Solution for $x$, $\sin^{-1} (x-\frac{x^2}{2}+\frac{x^3}{4}-\cdots)+\cos^{-1} (x^2-\frac{x^4}{2}+\frac{x^6}{4}-\cdots)=\frac{\pi}{2}$
I have tried,
$ 1-\frac{x^2}{2}+\frac{x^3}{4}-\cdots=:y$
Now, rewrite the equation in terms of $y$,
$\sin^{-1} (x-1+y)+\cos^{-1} x^2y=\frac{\pi}{2}\Rightarrow \sin^{-1}(x-1+y)=\sin^{-1}x^2y$
$\Rightarrow x-1+y-x^2y=0\Rightarrow(x-1)(1+y+xy)=0$
But, the answer is given $0$,$1$ . How to get $x=0$ solution from my process?(I admits that $0$ is a root of the equation.)

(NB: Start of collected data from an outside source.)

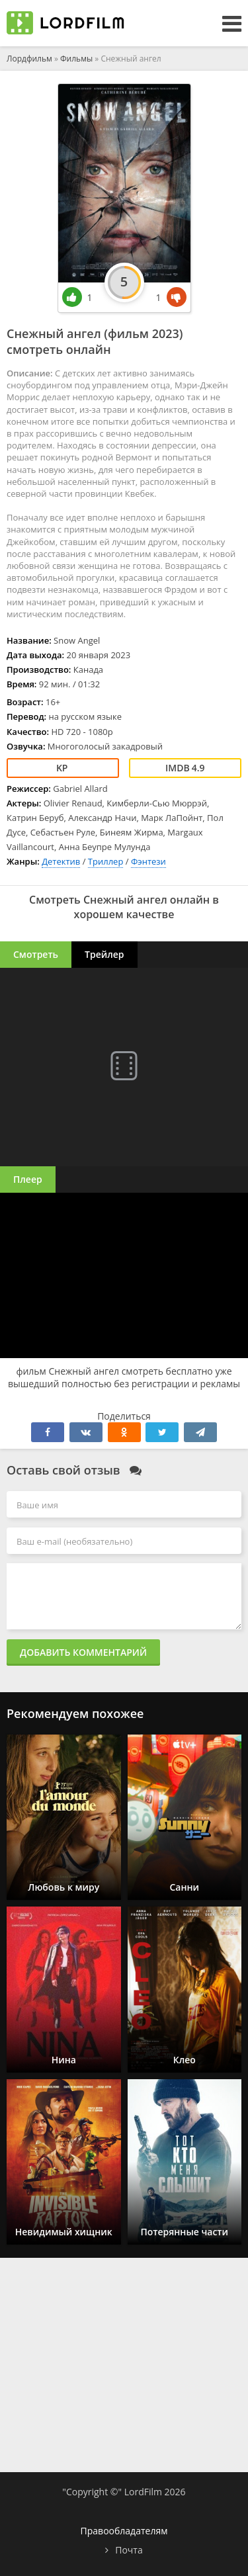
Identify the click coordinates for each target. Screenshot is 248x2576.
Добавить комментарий (83, 1652)
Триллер (106, 861)
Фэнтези (148, 861)
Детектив (61, 861)
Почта (128, 2550)
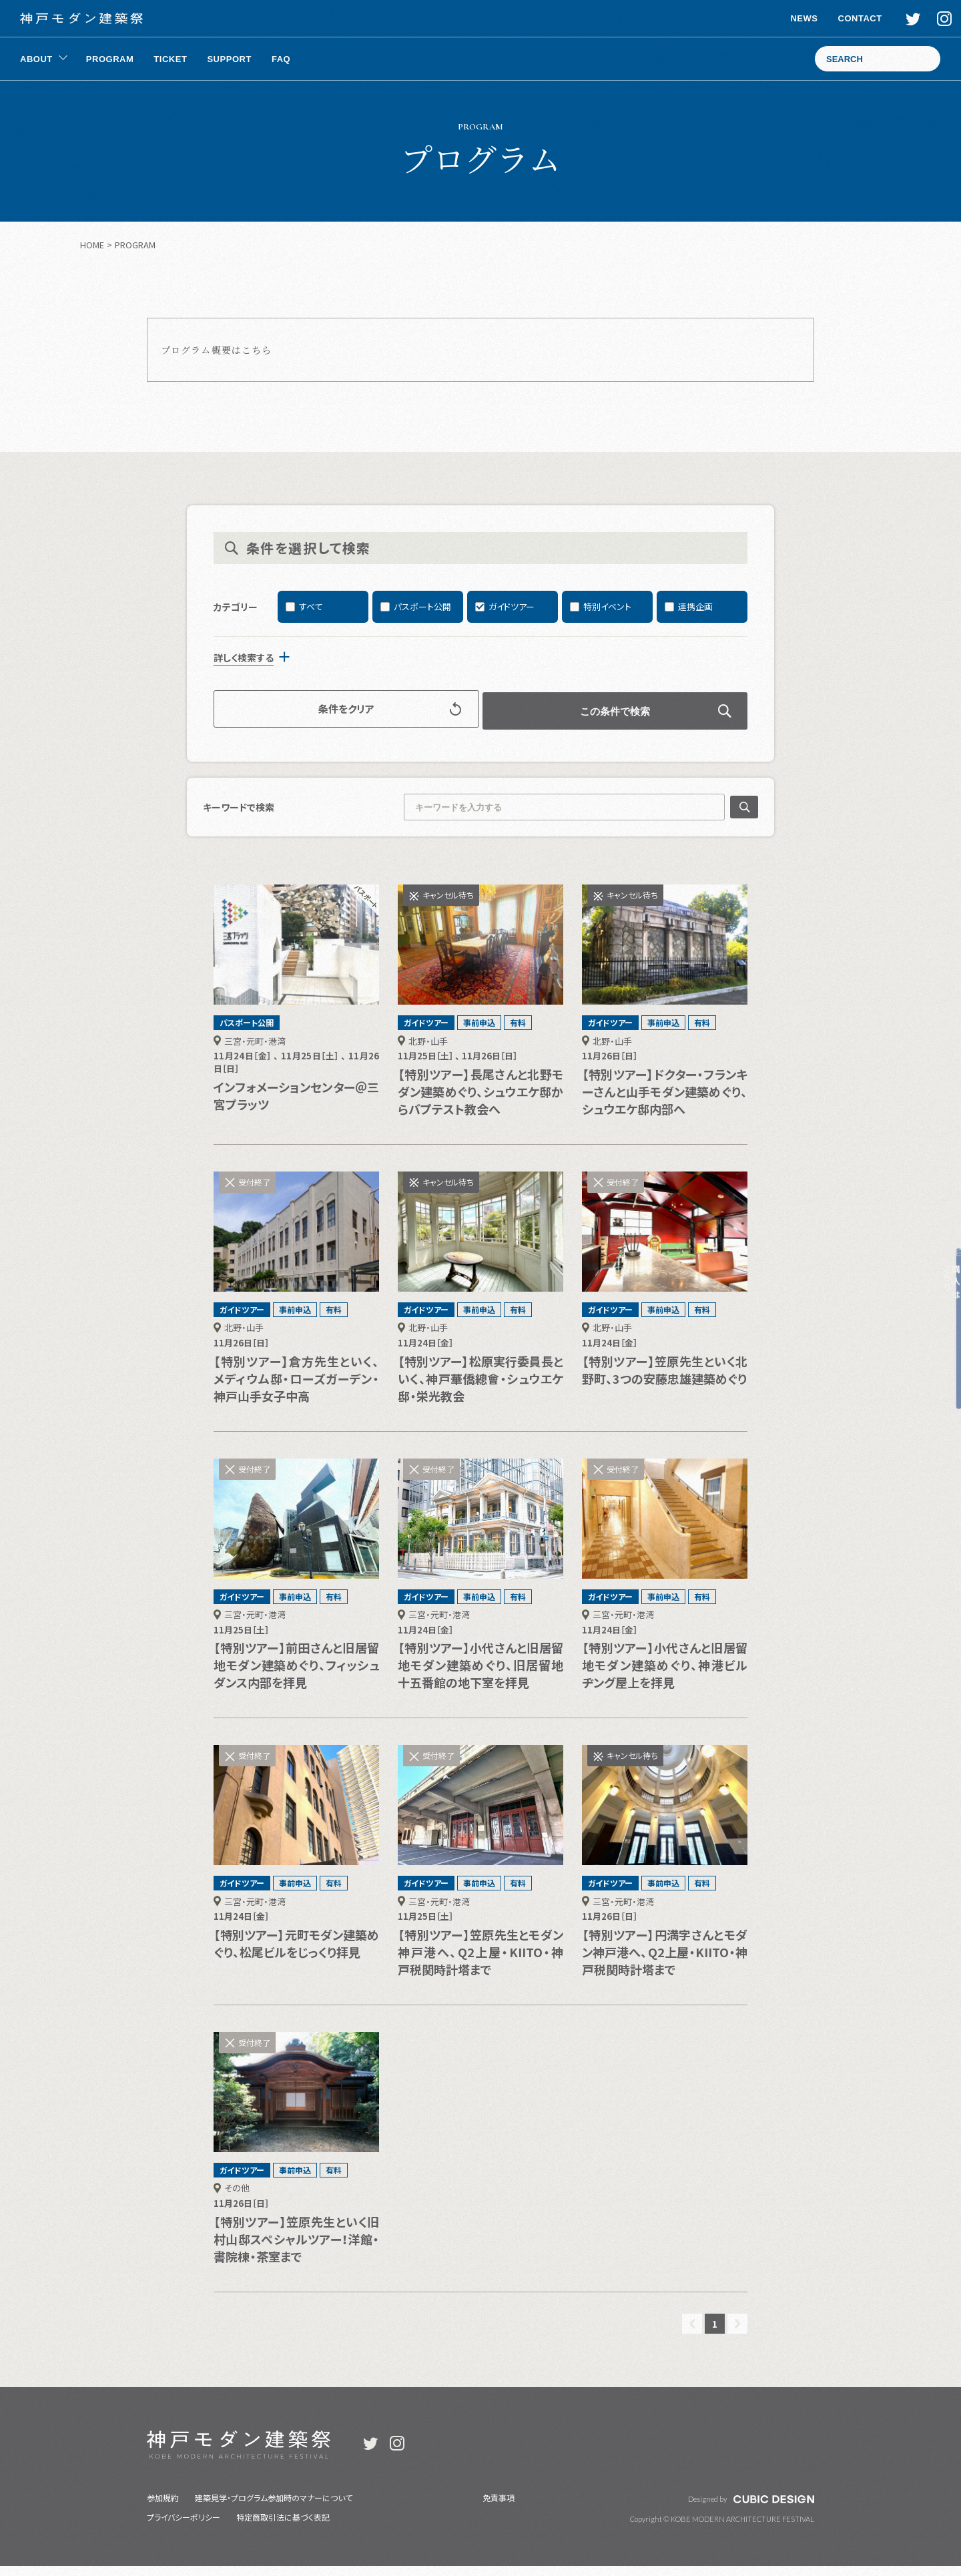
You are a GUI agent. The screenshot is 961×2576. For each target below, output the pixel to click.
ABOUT (36, 59)
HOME (92, 244)
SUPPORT (229, 59)
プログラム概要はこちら (216, 349)
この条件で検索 (596, 721)
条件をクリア (366, 721)
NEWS (790, 18)
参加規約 (163, 2507)
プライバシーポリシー (183, 2527)
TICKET (170, 59)
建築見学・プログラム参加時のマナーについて (273, 2507)
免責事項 (499, 2507)
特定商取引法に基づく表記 (283, 2527)
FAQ (281, 59)
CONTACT (846, 18)
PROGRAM (110, 59)
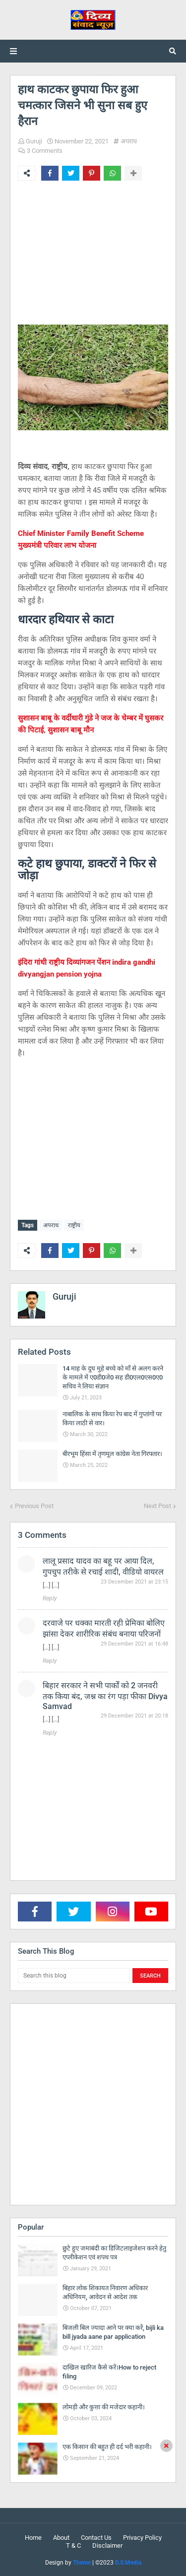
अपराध (129, 141)
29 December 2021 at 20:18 (134, 1716)
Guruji (34, 141)
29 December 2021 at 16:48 (134, 1644)
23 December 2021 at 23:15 (134, 1582)
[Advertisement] (93, 256)
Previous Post (34, 1506)
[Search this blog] (74, 1975)
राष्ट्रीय (74, 1225)
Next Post (157, 1506)
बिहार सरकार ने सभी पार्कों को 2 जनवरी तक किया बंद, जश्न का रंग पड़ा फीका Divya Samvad (105, 1696)
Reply (50, 1598)
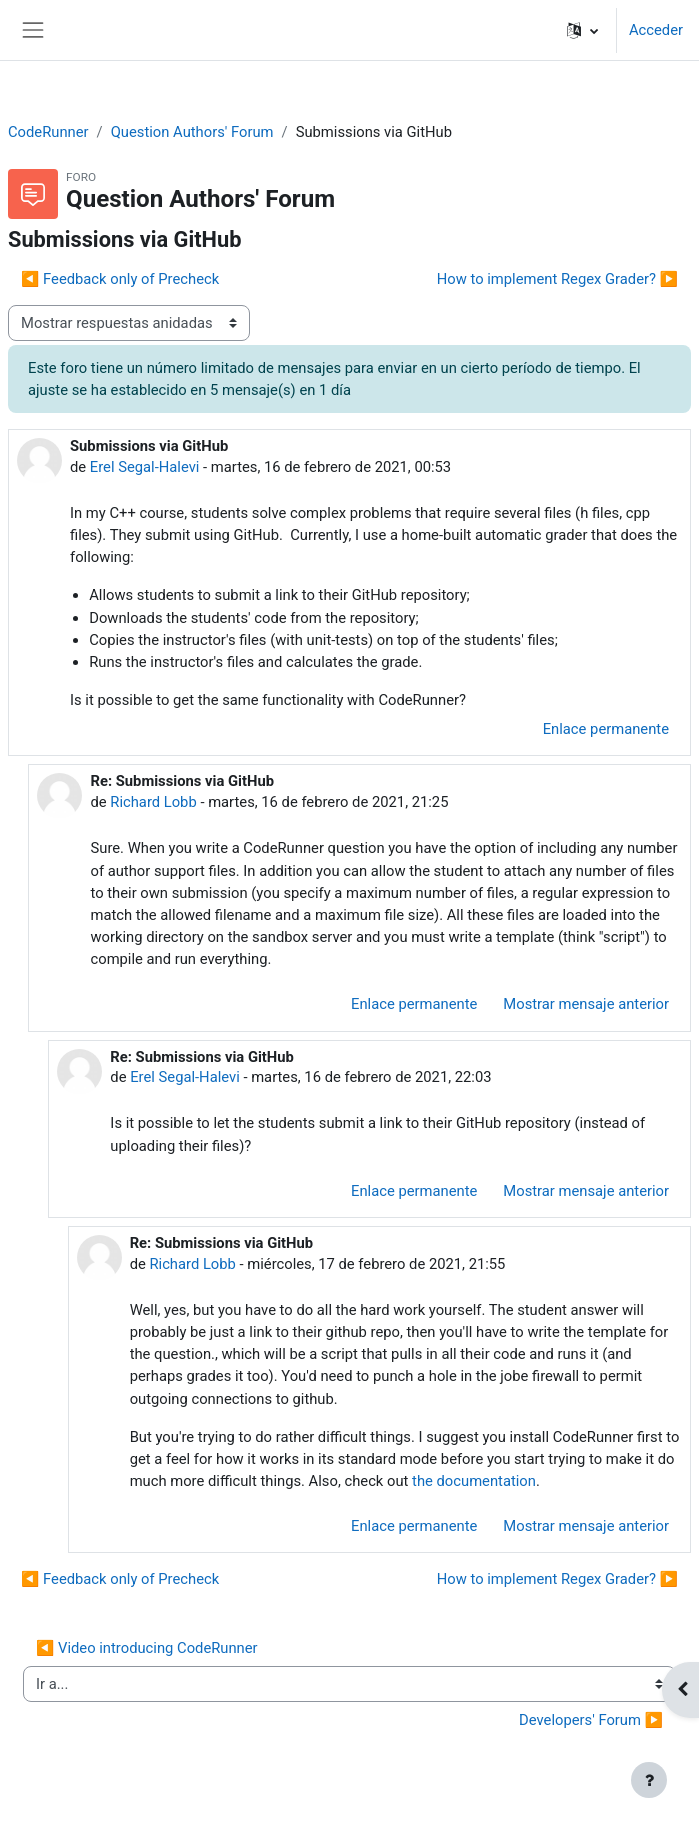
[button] (582, 30)
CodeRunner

$x^2-\frac{x^4}{2}+\frac{x^6}{4}-\cdots$ is not equal to $x^2y:=x^2\left(1-\frac{x^2}{2}+\frac{x^3}{4}-\cdots\right).$
Instead, define, for every $x\in D:=(-2,2):$ $$f(x):=x\left(1-\frac x2+\frac{x^2}4-\dots\right)=x\sum_{n=0}^\infty\left(\frac{-x}2\right)^n=\frac x{1+\frac x2},$$ Note that $|f(x)|\le1$ iff moreover, $x\ge-\frac23.$
The equation thus only makes sense for $-\frac23\le x<\sqrt2,$ and rewrites then $$\arcsin f(x)+\arccos f(x^2)=\frac\pi2,$$
which is equivalent to $$f(x)=f(x^2).$$ Since $f$ is one-to-one (on $D$), the solutions are $0$ and $1.$